Une attaque après trente ans de menaces de mort. L'écrivain britannique  Salman Rushdie a été poignardé au cou et à l'abdomen, vendredi 12 août, alors qu'il devait donner une conférence à Chautauqua, une petite ville du nord-ouest de l'Etat de New York (Etats-Unis). 

Cible d'une fatwa depuis 1989 pour son roman Les Versets sataniques,  jugé blasphématoire par les autorités religieuses iraniennes, l'auteur d'origine indienne a été immédiatement hospitalisé. "Les nouvelles ne sont pas bonnes" concernant son état de santé, a déclaré au New York Times son agent. Franceinfo fait le point sur les circonstances de cette attaque.

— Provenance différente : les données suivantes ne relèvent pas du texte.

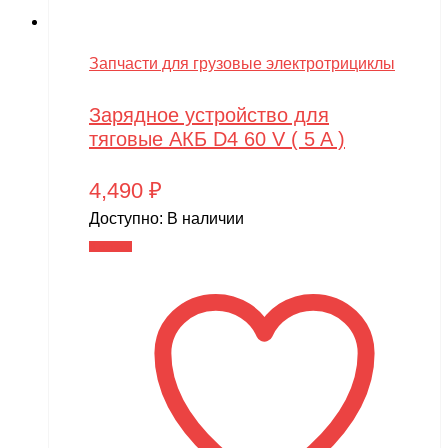
Запчасти для грузовые электротрициклы
Зарядное устройство для
тяговые АКБ D4 60 V ( 5 A )
4,490
₽
Доступно:
В наличии
В корзину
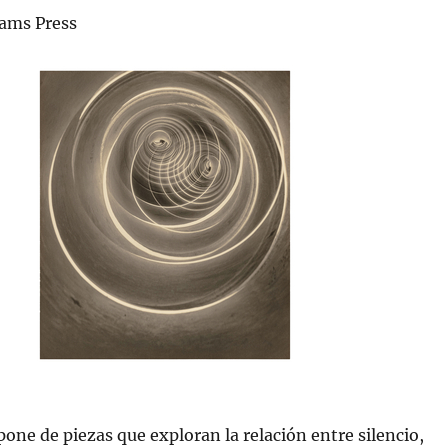
eams Press
e de piezas que exploran la relación entre silencio,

Une agression au couteau lors d'une conférence

L'écrivain britannique Salman Rushdie s'apprêtait à donner une conférence littéraire à Chautauqua, une petite ville située près du lac Erié, qui sépare les Etats-Unis du Canada, lorsqu'il a été attaqué à l'arme blanche. Alors que l'auteur intervenait dans un centre culturel de la ville vendredi 12 août, "un suspect s'est précipité sur la scène [de l'amphithéâtre] et a attaqué Salman Rushdie et l'intervieweur", a annoncé la police américaine. Les autorités ont précisé qu'il avait été poignardé "au moins une fois au cou" et "au moins une fois à l'abdomen"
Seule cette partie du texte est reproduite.